= Task goal =
For the records below, copy exactly the span that begins at the line containing "un repost de" and stops after the line containing "no niego que", minus any pictures.

——————————

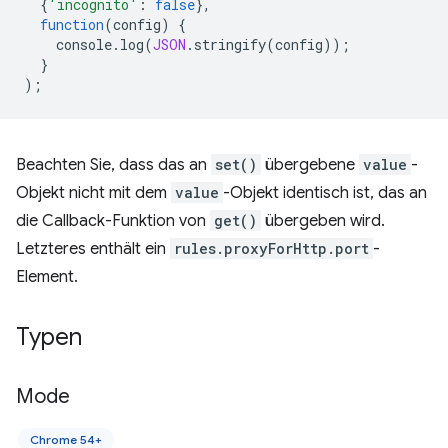
{
'incognito'
:
false
},
function
(
config
)
{
console
.
log
(
JSON
.
stringify
(
config
));
}
);
Beachten Sie, dass das an
set()
übergebene
value
-
Objekt nicht mit dem
value
-Objekt identisch ist, das an
die Callback-Funktion von
get()
übergeben wird.
Letzteres enthält ein
rules.proxyForHttp.port
-
Element.
Typen
Mode
Chrome 54+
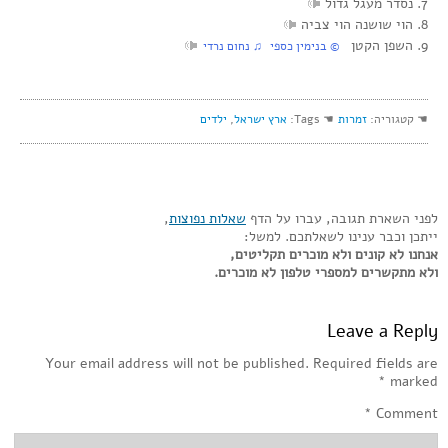
7. נסדר מעגל גדול
8. הוי שושנה הוי צביה
9. השפן הקטן
‏ © בנימין כספי‏ ♫ נחום נרדי
☚ קטגוריה:
זמרות
☚ Tags:
ארץ ישראל
,
ילדים
לפני השארת תגובה, עברו על הדף
שאלות נפוצות
,
ייתכן וכבר ענינו לשאלתכם. למשל:
אנחנו לא קונים ולא מוכרים תקליטים,
ולא מתקשרים למספרי טלפון לא מוכרים.
Leave a Reply
Your email address will not be published.
Required fields are
*
marked
*
Comment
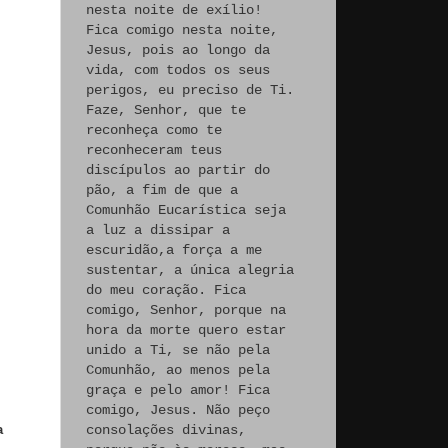
nesta noite de exílio!
Fica comigo nesta noite,
Jesus, pois ao longo da
vida, com todos os seus
perigos, eu preciso de Ti.
Faze, Senhor, que te
reconheça como te
reconheceram teus
discípulos ao partir do
pão, a fim de que a
Comunhão Eucarística seja
a luz a dissipar a
escuridão,a força a me
sustentar, a única alegria
do meu coração. Fica
comigo, Senhor, porque na
hora da morte quero estar
unido a Ti, se não pela
Comunhão, ao menos pela
graça e pelo amor! Fica
comigo, Jesus. Não peço
consolações divinas,
a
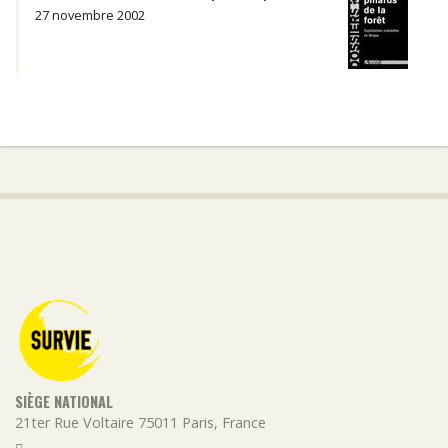
27 novembre 2002
SIÈGE NATIONAL
21ter Rue Voltaire
75011
Paris
,
France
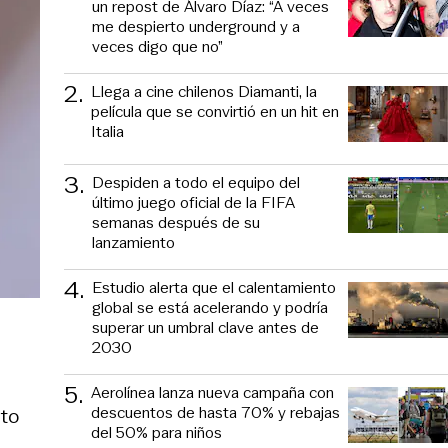
un repost de Álvaro Díaz: “A veces
me despierto underground y a
veces digo que no”
2
.
Llega a cine chilenos Diamanti, la
película que se convirtió en un hit en
Italia
3
.
Despiden a todo el equipo del
último juego oficial de la FIFA
semanas después de su
lanzamiento
4
.
Estudio alerta que el calentamiento
global se está acelerando y podría
superar un umbral clave antes de
2030
5
.
Aerolínea lanza nueva campaña con
descuentos de hasta 70% y rebajas
nto
del 50% para niños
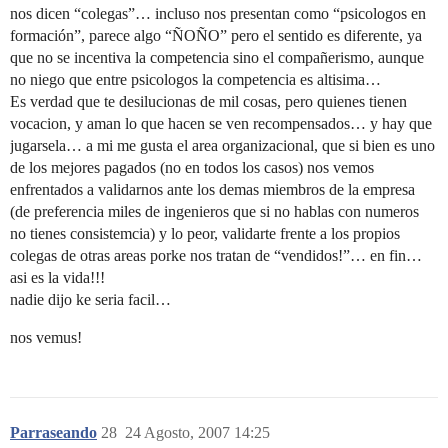
nos dicen “colegas”… incluso nos presentan como “psicologos en
formación”, parece algo “ÑOÑO” pero el sentido es diferente, ya
que no se incentiva la competencia sino el compañerismo, aunque
no niego que entre psicologos la competencia es altisima…
Es verdad que te desilucionas de mil cosas, pero quienes tienen
vocacion, y aman lo que hacen se ven recompensados… y hay que
jugarsela… a mi me gusta el area organizacional, que si bien es uno
de los mejores pagados (no en todos los casos) nos vemos
enfrentados a validarnos ante los demas miembros de la empresa
(de preferencia miles de ingenieros que si no hablas con numeros
no tienes consistemcia) y lo peor, validarte frente a los propios
colegas de otras areas porke nos tratan de “vendidos!”… en fin…
asi es la vida!!!
nadie dijo ke seria facil…
nos vemus!
Parraseando
28
24 Agosto, 2007 14:25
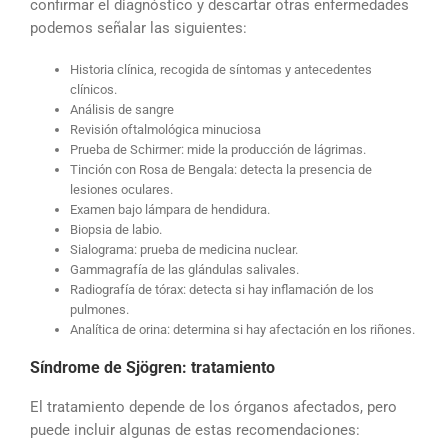
confirmar el diagnóstico y descartar otras enfermedades
podemos señalar las siguientes:
Historia clínica, recogida de síntomas y antecedentes
clínicos.
Análisis de sangre
Revisión oftalmológica minuciosa
Prueba de Schirmer: mide la producción de lágrimas.
Tinción con Rosa de Bengala: detecta la presencia de
lesiones oculares.
Examen bajo lámpara de hendidura.
Biopsia de labio.
Sialograma: prueba de medicina nuclear.
Gammagrafía de las glándulas salivales.
Radiografía de tórax: detecta si hay inflamación de los
pulmones.
Analítica de orina: determina si hay afectación en los riñones.
Síndrome de Sjögren: tratamiento
El tratamiento depende de los órganos afectados, pero
puede incluir algunas de estas recomendaciones:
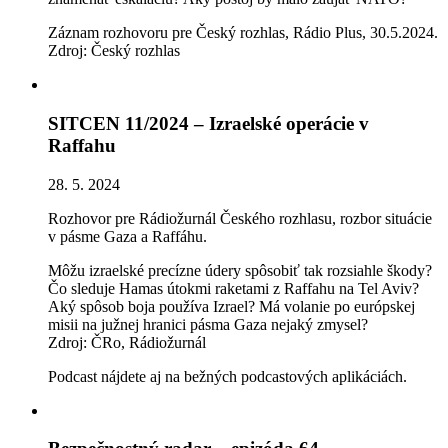
Záznam rozhovoru pre Český rozhlas, Rádio Plus, 30.5.2024.
Zdroj: Český rozhlas
SITCEN 11/2024 – Izraelské operácie v
Raffahu
28. 5. 2024
Rozhovor pre Rádiožurnál Českého rozhlasu, rozbor situácie
v pásme Gaza a Raffáhu.
Môžu izraelské precízne údery spôsobiť tak rozsiahle škody?
Čo sleduje Hamas útokmi raketami z Raffahu na Tel Aviv?
Aký spôsob boja používa Izrael? Má volanie po európskej
misii na južnej hranici pásma Gaza nejaký zmysel?
Zdroj: ČRo, Rádiožurnál
Podcast nájdete aj na bežných podcastových aplikáciách.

——————————

= Response =
un repost de Álvaro Díaz: “A veces
me despierto underground y a
veces digo que no”
2
.
Llega a cine chilenos Diamanti, la
película que se convirtió en un hit en
Italia
3
.
Despiden a todo el equipo del
último juego oficial de la FIFA
semanas después de su
lanzamiento
4
.
Estudio alerta que el calentamiento
global se está acelerando y podría
superar un umbral clave antes de
2030
5
.
Aerolínea lanza nueva campaña con
descuentos de hasta 70% y rebajas
nto
del 50% para niños
nos dicen “colegas”… incluso nos presentan como “psicologos en
formación”, parece algo “ÑOÑO” pero el sentido es diferente, ya
que no se incentiva la competencia sino el compañerismo, aunque
no niego que entre psicologos la competencia es altisima…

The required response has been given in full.